Cass. com., 14 avril 2021, n° 19-12.808
COUR DE CASSATION
Arrêt
Cassation
COMPOSITION DE LA JURIDICTION
Président :
Mme Mouillard
Rapporteur :
Mme Lefeuvre
Avocats :
SCP Boutet et Hourdeaux, SCP Gatineau, Fattaccini et Rebeyrol
Faits et procédure
1. Selon l'arrêt attaqué (Saint-Denis de La Réunion, 23 novembre 2018), M. [J] et Mmes [Z], [M] et [X] ont, le 8 juillet 2006, conclu un contrat d'association avec masse commune relatif à l'exercice d'un cabinet de soins infirmiers. Le 1er avril 2009, un nouveau contrat a été signé avec Mme [P].
2. A la suite de la cession de la totalité de ses parts par Mme [X] et d'une partie de ses parts par M. [J], les parts et honoraires se sont trouvés répartis entre les parties à concurrence d'un tiers chacun pour M. [J] et Mme [P] et d'un sixième chacune pour Mmes [M] et [Z].
3. Le 2 octobre 2014, M. [J] et Mmes [P] et [M] ont informé Mme [Z] de leur intention de cesser leur collaboration avec elle.
4. Le 27 octobre 2015, Mme [Z] a assigné M. [J] et Mmes [P] et [M] principalement en paiement du prix de la vente de ses parts dans la société.

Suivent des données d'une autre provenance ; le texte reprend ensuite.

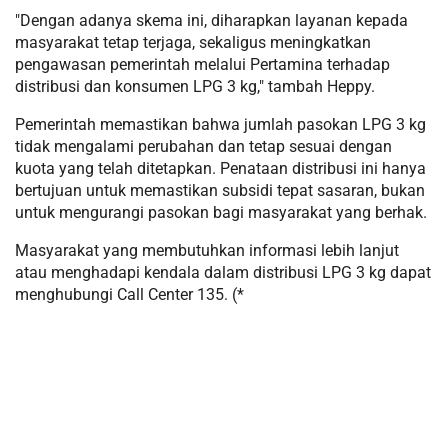
"Dengan adanya skema ini, diharapkan layanan kepada
masyarakat tetap terjaga, sekaligus meningkatkan
pengawasan pemerintah melalui Pertamina terhadap
distribusi dan konsumen LPG 3 kg," tambah Heppy.
Pemerintah memastikan bahwa jumlah pasokan LPG 3 kg
tidak mengalami perubahan dan tetap sesuai dengan
kuota yang telah ditetapkan. Penataan distribusi ini hanya
bertujuan untuk memastikan subsidi tepat sasaran, bukan
untuk mengurangi pasokan bagi masyarakat yang berhak.
Masyarakat yang membutuhkan informasi lebih lanjut
atau menghadapi kendala dalam distribusi LPG 3 kg dapat
menghubungi Call Center 135. (*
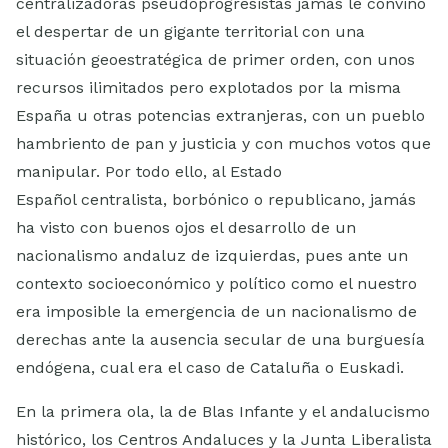
centralizadoras pseudoprogresistas jamás le convino
el despertar de un gigante territorial con una
situación geoestratégica de primer orden, con unos
recursos ilimitados pero explotados por la misma
España u otras potencias extranjeras, con un pueblo
hambriento de pan y justicia y con muchos votos que
manipular. Por todo ello, al Estado
Español centralista, borbónico o republicano, jamás
ha visto con buenos ojos el desarrollo de un
nacionalismo andaluz de izquierdas, pues ante un
contexto socioeconómico y político como el nuestro
era imposible la emergencia de un nacionalismo de
derechas ante la ausencia secular de una burguesía
endógena, cual era el caso de Cataluña o Euskadi.
En la primera ola, la de Blas Infante y el andalucismo
histórico, los Centros Andaluces y la Junta Liberalista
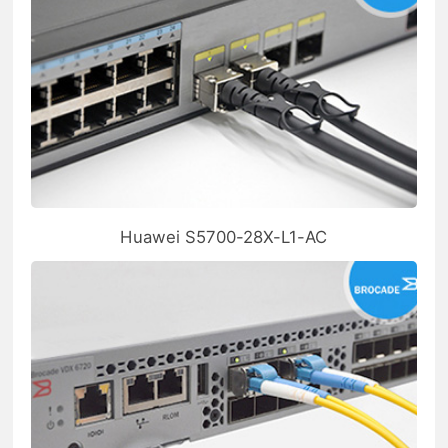
Huawei S5700-28X-L1-AC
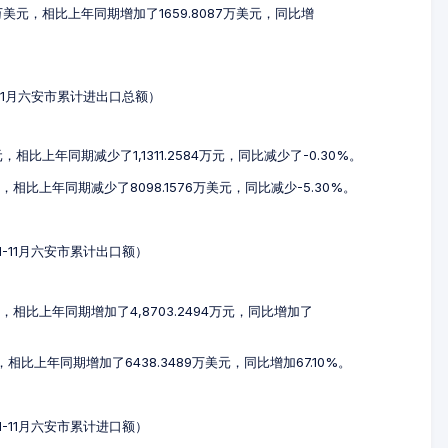
68万美元，相比上年同期增加了1659.8087万美元，同比增
1-11月六安市累计进出口总额）
万元，相比上年同期减少了1,1311.2584万元，同比减少了-0.30%。
美元，相比上年同期减少了8098.1576万美元，同比减少-5.30%。
年1-11月六安市累计出口额）
3万元，相比上年同期增加了4,8703.2494万元，同比增加了
元，相比上年同期增加了6438.3489万美元，同比增加67.10%。
年1-11月六安市累计进口额）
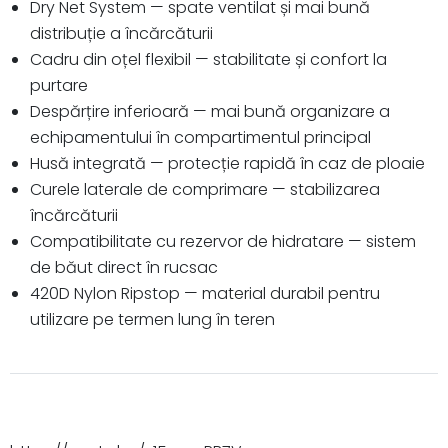
Dry Net System — spate ventilat și mai bună
distribuție a încărcăturii
Cadru din oțel flexibil — stabilitate și confort la
purtare
Despărțire inferioară — mai bună organizare a
echipamentului în compartimentul principal
Husă integrată — protecție rapidă în caz de ploaie
Curele laterale de comprimare — stabilizarea
încărcăturii
Compatibilitate cu rezervor de hidratare — sistem
de băut direct în rucsac
420D Nylon Ripstop — material durabil pentru
utilizare pe termen lung în teren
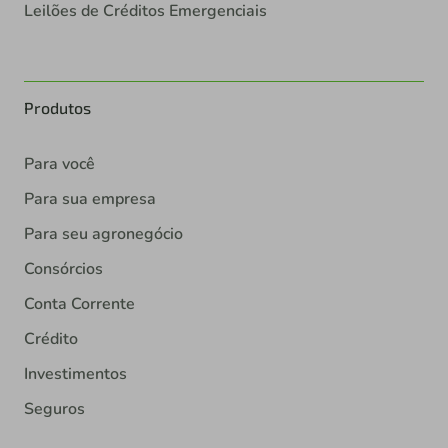
Leilões de Créditos Emergenciais
Produtos
Para você
Para sua empresa
Para seu agronegócio
Consórcios
Conta Corrente
Crédito
Investimentos
Seguros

5. Mme [P] ayant, le 2 novembre 2015, notifié la dissolution de la société à Mme [Z] puis, le 5 novembre 2015, à M. [J] et à Mme [M], lesquels ont envoyé une lettre identique à Mme [Z] et fait paraître un avis de dissolution de la société dans un journal d'annonces légales, Mme [Z], soutenant que la société avait été dissoute de mauvaise foi et à contretemps, a demandé la condamnation de M. [J] et de Mmes [P] et [M] au paiement de dommages-intérêts et de diverses sommes.
Examen des moyens
Sur le premier moyen, pris en sa troisième branche, et les troisième et quatrième moyens du pourvoi principal, ci-après annexés
6. En application de l'article 1014, alinéa 2, du code de procédure civile, il n'y a pas lieu de statuer par une décision spécialement motivée sur ces moyens qui ne sont manifestement pas de nature à entraîner la cassation.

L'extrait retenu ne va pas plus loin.